- WHAT IS NEEDED -
Copy every line in the records below that contains the word "meat".

Top of LISTED ENTRIES

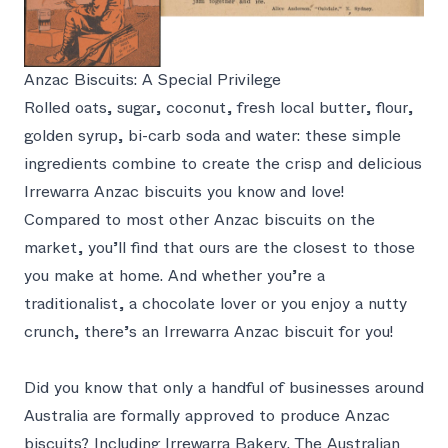
Anzac Biscuits: A Special Privilege
Rolled oats, sugar, coconut, fresh local butter, flour,
golden syrup, bi-carb soda and water: these simple
ingredients combine to create the crisp and delicious
Irrewarra Anzac biscuits you know and love!
Compared to most other Anzac biscuits on the
market, you’ll find that ours are the closest to those
you make at home. And whether you’re a
traditionalist, a chocolate lover or you enjoy a nutty
crunch, there’s an Irrewarra Anzac biscuit for you!
Did you know that only a handful of businesses around
Australia are formally approved to produce Anzac
biscuits? Including Irrewarra Bakery. The Australian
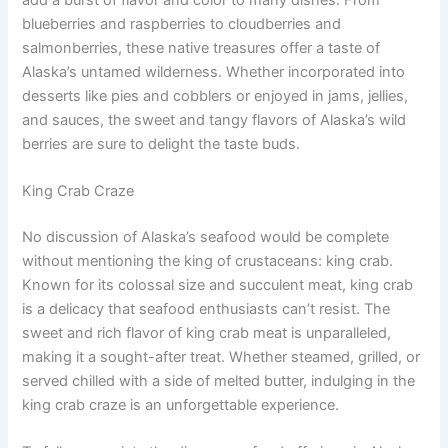
blueberries and raspberries to cloudberries and
salmonberries, these native treasures offer a taste of
Alaska’s untamed wilderness. Whether incorporated into
desserts like pies and cobblers or enjoyed in jams, jellies,
and sauces, the sweet and tangy flavors of Alaska’s wild
berries are sure to delight the taste buds.
King Crab Craze
No discussion of Alaska’s seafood would be complete
without mentioning the king of crustaceans: king crab.
Known for its colossal size and succulent meat, king crab
is a delicacy that seafood enthusiasts can’t resist. The
sweet and rich flavor of king crab meat is unparalleled,
making it a sought-after treat. Whether steamed, grilled, or
served chilled with a side of melted butter, indulging in the
king crab craze is an unforgettable experience.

Bottom of LISTED ENTRIES

- EXERCISE ANSWER -
Known for its colossal size and succulent meat, king crab
sweet and rich flavor of king crab meat is unparalleled,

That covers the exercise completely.